The Korea Disease Control and Prevention Agency (KDCA) posted a double-digit rise in daily infections for a third consecutive day. Of the new cases, 40 were domestic and 10 imported, and total infections rose to 23,661, with 406 deaths.

The numbers were the lowest since Aug. 11, just before a new cluster of infections emerged from a church whose members attended an anti-government rally in Seoul on Aug. 15, which had boosted the daily tally to more than 440 late last month.

The outbreaks have prompted the government to take unprecedented social distancing measures including a ban on on-sight nighttime dining.

Some of the rules have been eased in recent weeks after the rate of daily infections slowed, but officials were still on high alert ahead of the Korean thanksgiving holidays of Chuseok this week, when tens of millions of people travel across the country.

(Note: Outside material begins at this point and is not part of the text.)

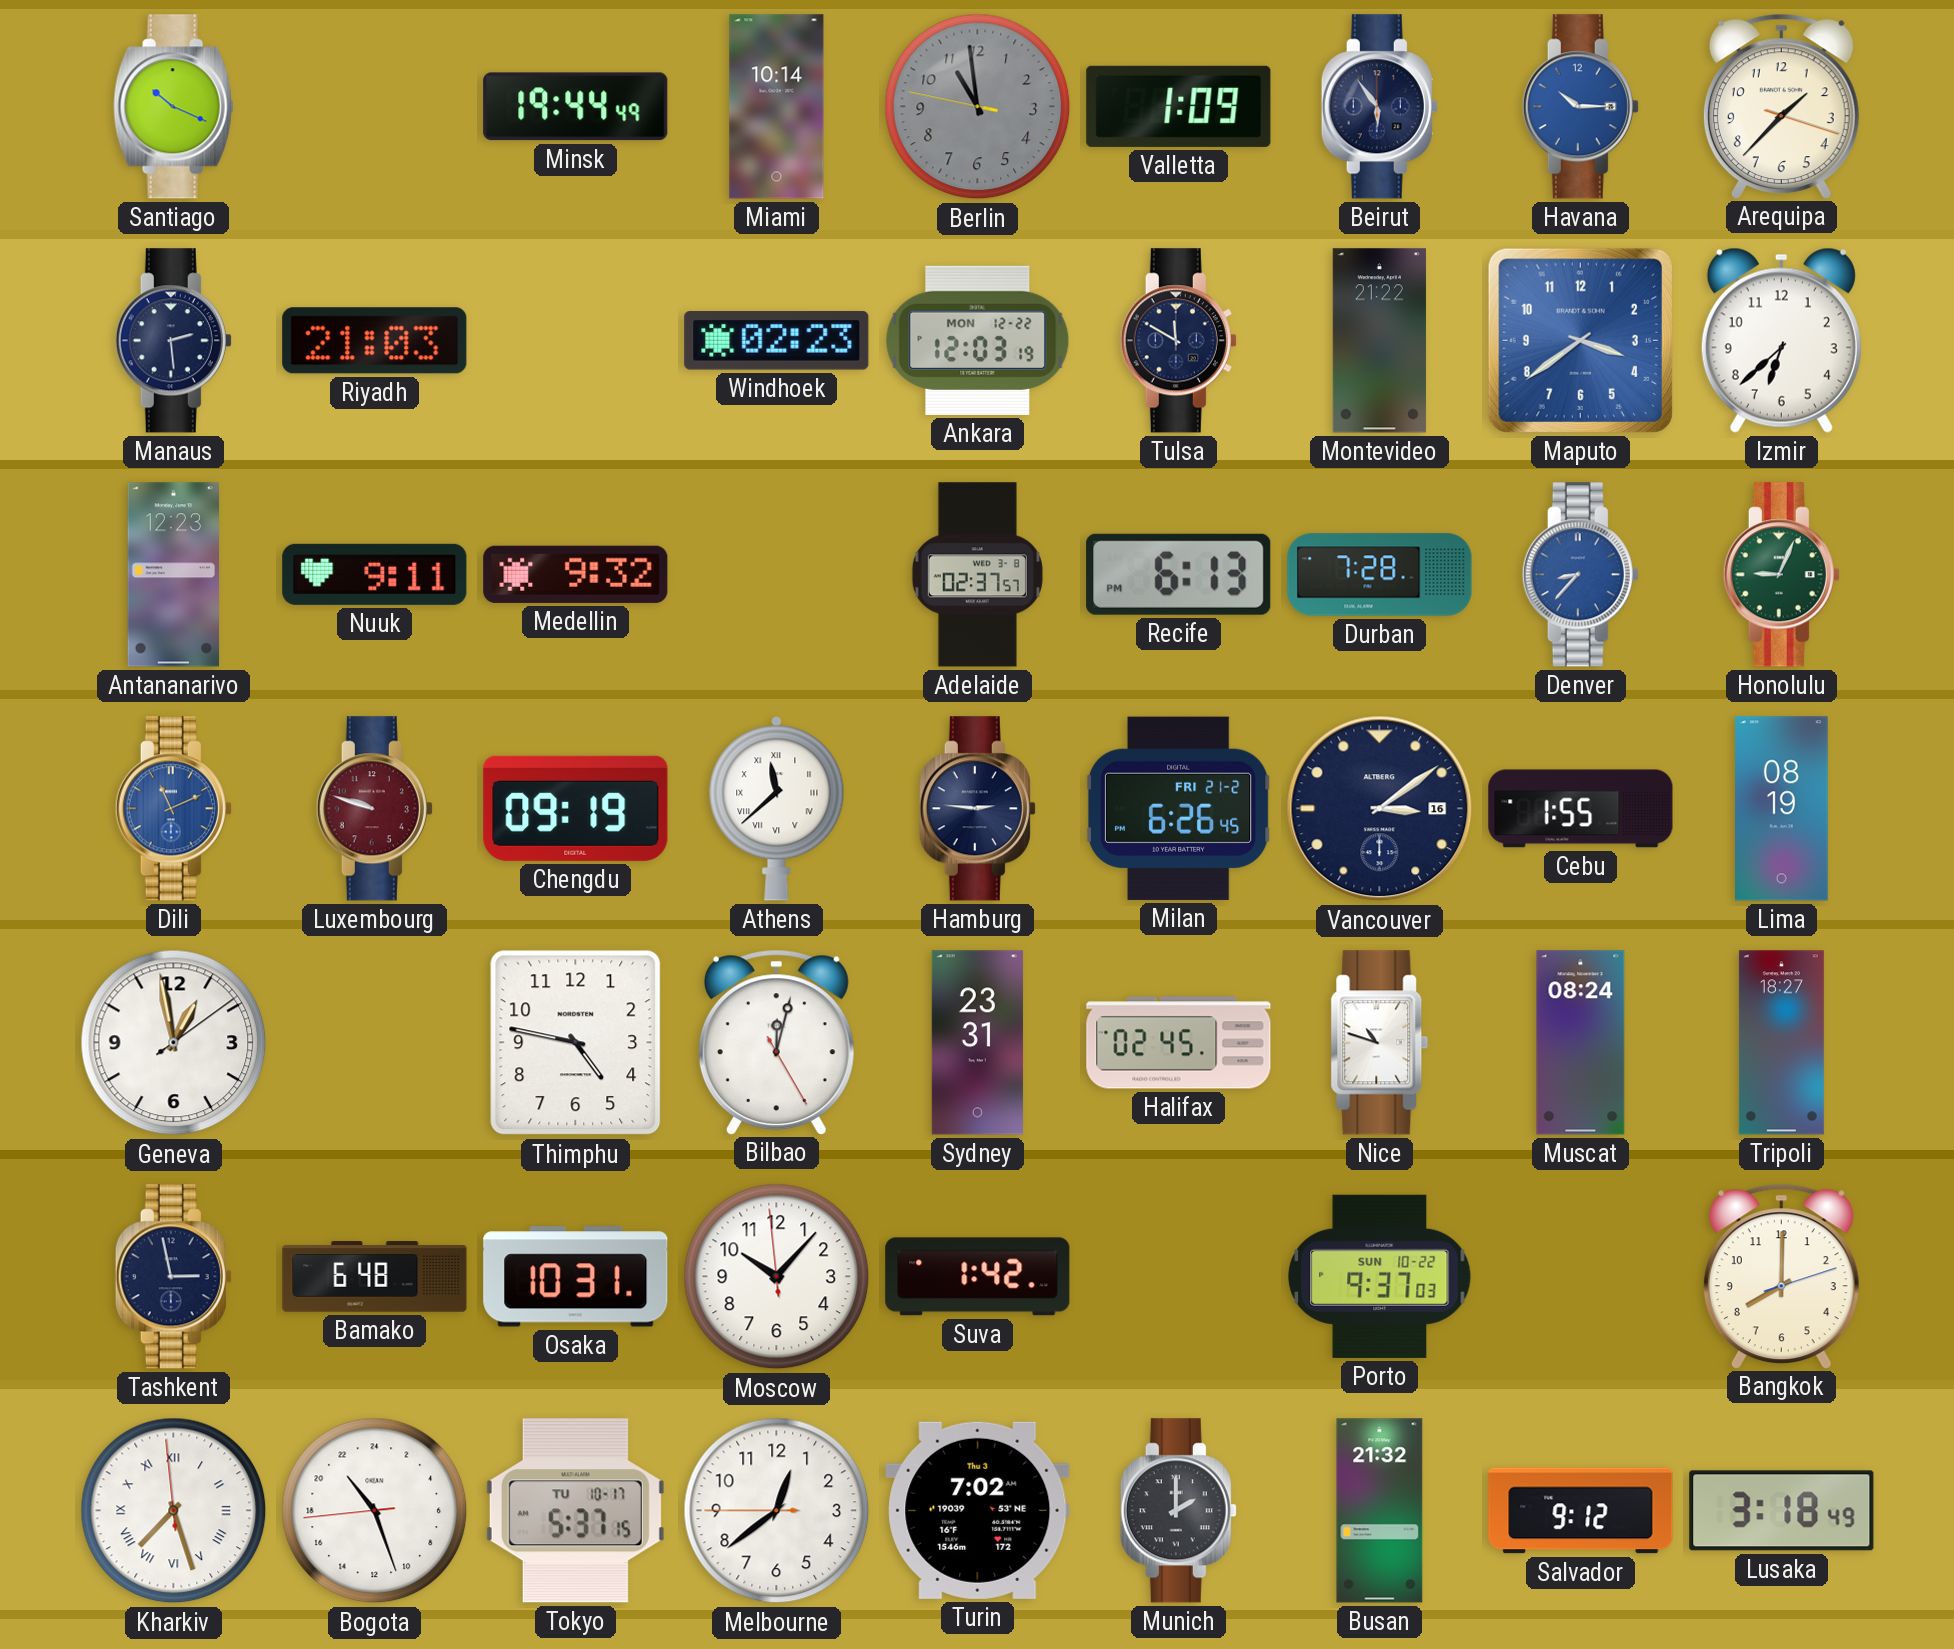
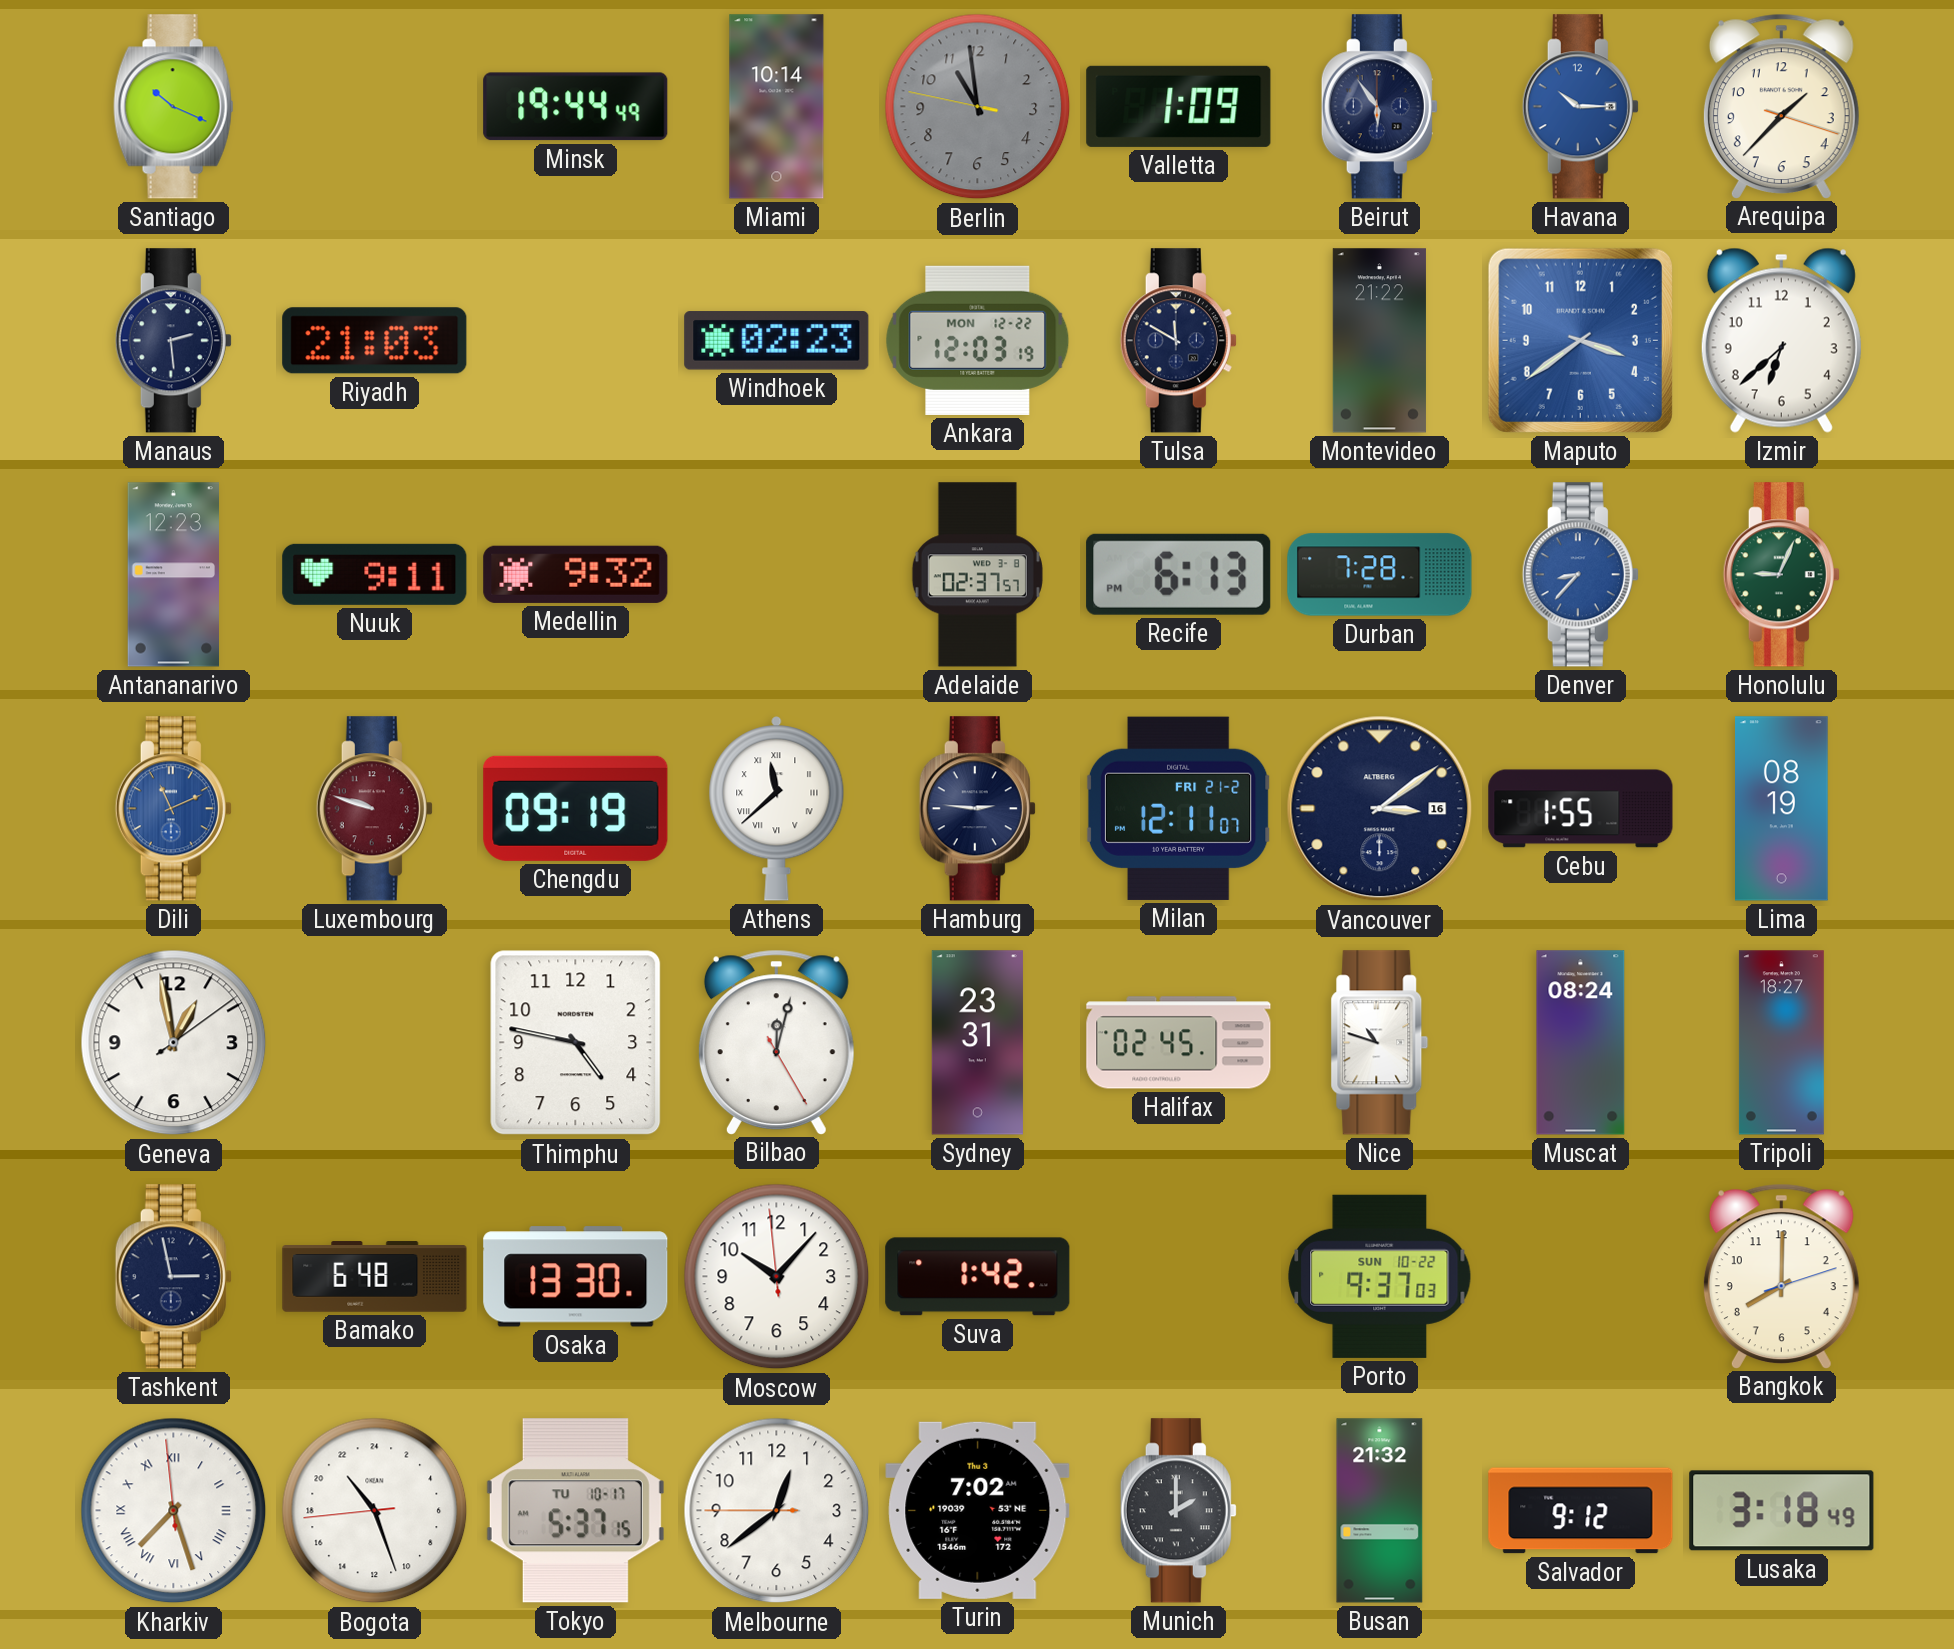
Milan: 6:26 -> 12:11
Osaka: 10:31 -> 13:30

The government said the social distancing rules will remain in place during the holidays, calling for people to refrain from trips and gatherings, and warning against any large rallies including a “drive-thru” protest.

Some 137 demonstrations planned by some civic groups have already been banned, said Son Young-rae, a senior official at the health ministry.

Health authorities have said the daily cases need to be maintained around 50 or less for the rules to be relaxed, and would review the policy after the holidays.

“We’ve already seen how COVID-19 spread quickly during previous holidays and its consequences,” Son told a briefing. “How we handle virus control during the upcoming holidays would affect the trend in the autumn and winter.”